I don’t say these things so much as to score points but rather to point out that not only am I like you an “18-year ministry veteran trying to figure out how to love people well and to live-out the red letters of Jesus” (in my case it has been many more years than that though not always of the highest quality of service), but I too feel compelled to write on similar topics to you for similar reasons as you do, even if we see some things a lot differently. Again I am not here to have a go at you. Checking out the Web there are others who do this with relish but it has also become clear reading comments on your Facebook page, there are many who value what you write and, as I have come to see, you do so prolifically, as do I. I describe myself as a “gospel preaching, community activist”, recognizing the need to balance saying with doing (which is why ministry wise I am deeply committed to helping the homeless), but I am also keen to check out others who might be of a similar ilk. I have found quite a few, particularly in America, who are in that category, and who blog. I include your good self. I have found too they offer a wide range of views, sometimes conflicting. But I am also a great believer in the finding common ground principle, which is why I write here.
I have read enough of what you have written to concur that some of your “social justice” concerns (for want of a better term) are mine too but also there are other matters in which it appears we disagree profoundly. For example, another of my recent blog posts was titled: “King Cyrus and President Trump”. In it I argued that despite his many shortcomings President Trump may be a modern day King Cyrus (ref. Isaiah 45) who God has raised up for such a time as this. I suspect from reading what you have written, we will disagree strongly on that point and likely many other points too e.g. the direction we want America to go (although, not being American, I don’t fully qualify to pontificate, except for the old adage: when America sneezes Britain catches a cold). Yet I hope there are many things we will agree on (maybe even join forces) e.g. God is neither Democrat nor Republican; the poor and dis-empowered need to be served, whatever their age, sex, sexuality, race, religion, (dis)ability, status in society etc., and God needs to be honoured and obeyed. And as another of your menes says: “keep loving people“.
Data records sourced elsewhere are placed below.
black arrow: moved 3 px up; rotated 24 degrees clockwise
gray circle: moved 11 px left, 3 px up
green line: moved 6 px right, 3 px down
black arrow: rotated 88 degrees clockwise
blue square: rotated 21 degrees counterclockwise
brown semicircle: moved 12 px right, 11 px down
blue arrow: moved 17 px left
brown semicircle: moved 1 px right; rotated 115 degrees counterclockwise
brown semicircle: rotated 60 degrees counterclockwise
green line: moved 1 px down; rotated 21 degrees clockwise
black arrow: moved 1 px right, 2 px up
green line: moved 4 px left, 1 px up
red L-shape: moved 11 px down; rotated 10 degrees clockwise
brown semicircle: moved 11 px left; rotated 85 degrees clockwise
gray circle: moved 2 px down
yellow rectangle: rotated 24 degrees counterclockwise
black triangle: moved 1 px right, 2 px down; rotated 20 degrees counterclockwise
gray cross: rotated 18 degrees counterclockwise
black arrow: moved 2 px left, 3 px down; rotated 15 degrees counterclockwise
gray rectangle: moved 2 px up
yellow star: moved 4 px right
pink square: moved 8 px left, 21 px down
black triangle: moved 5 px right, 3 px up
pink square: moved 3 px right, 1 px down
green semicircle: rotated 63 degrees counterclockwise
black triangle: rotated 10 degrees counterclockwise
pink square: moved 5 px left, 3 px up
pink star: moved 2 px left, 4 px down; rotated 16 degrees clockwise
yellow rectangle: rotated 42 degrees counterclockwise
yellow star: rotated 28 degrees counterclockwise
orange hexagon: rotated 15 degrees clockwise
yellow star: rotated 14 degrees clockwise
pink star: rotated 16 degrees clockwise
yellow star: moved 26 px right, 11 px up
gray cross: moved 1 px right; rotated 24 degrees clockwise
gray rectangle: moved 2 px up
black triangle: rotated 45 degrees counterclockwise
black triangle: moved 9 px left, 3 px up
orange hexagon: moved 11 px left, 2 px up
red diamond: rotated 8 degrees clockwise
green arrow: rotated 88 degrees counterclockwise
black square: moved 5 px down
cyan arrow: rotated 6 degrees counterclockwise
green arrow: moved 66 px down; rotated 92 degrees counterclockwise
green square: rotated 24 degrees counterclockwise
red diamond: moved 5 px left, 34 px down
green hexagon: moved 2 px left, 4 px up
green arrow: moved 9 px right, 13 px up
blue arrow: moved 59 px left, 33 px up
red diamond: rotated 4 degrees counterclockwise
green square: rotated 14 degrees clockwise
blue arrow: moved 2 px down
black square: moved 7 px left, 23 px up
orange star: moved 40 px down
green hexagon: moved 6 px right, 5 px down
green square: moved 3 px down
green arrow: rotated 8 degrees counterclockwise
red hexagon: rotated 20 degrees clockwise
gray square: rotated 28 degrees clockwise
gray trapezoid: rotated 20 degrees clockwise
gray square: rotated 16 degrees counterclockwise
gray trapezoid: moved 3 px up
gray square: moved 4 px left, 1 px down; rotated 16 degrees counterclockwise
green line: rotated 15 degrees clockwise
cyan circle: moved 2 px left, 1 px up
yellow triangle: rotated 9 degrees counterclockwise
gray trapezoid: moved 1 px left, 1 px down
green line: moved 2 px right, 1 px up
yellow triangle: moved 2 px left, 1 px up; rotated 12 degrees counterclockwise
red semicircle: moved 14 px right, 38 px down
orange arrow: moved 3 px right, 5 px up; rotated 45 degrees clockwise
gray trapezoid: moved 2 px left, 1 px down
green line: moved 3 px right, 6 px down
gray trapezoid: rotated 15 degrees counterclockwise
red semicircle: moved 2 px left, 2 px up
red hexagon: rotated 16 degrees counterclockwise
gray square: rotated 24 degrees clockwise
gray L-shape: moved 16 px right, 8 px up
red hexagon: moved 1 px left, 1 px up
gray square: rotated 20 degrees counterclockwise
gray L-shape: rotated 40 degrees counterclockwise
I should add as one who tries to base his views on what the Bible says (and this trumps everything else), I often reach quite different understandings to you, even though I recognise there are times we can disagree on things that are not essential. I don’t wish to pick an argument but rather to point out: while our areas of disagreement are significant, there are areas of common ground if we try to take Jesus’ teachings seriously, and there are huge areas of need in this world, where we can and need to make a difference.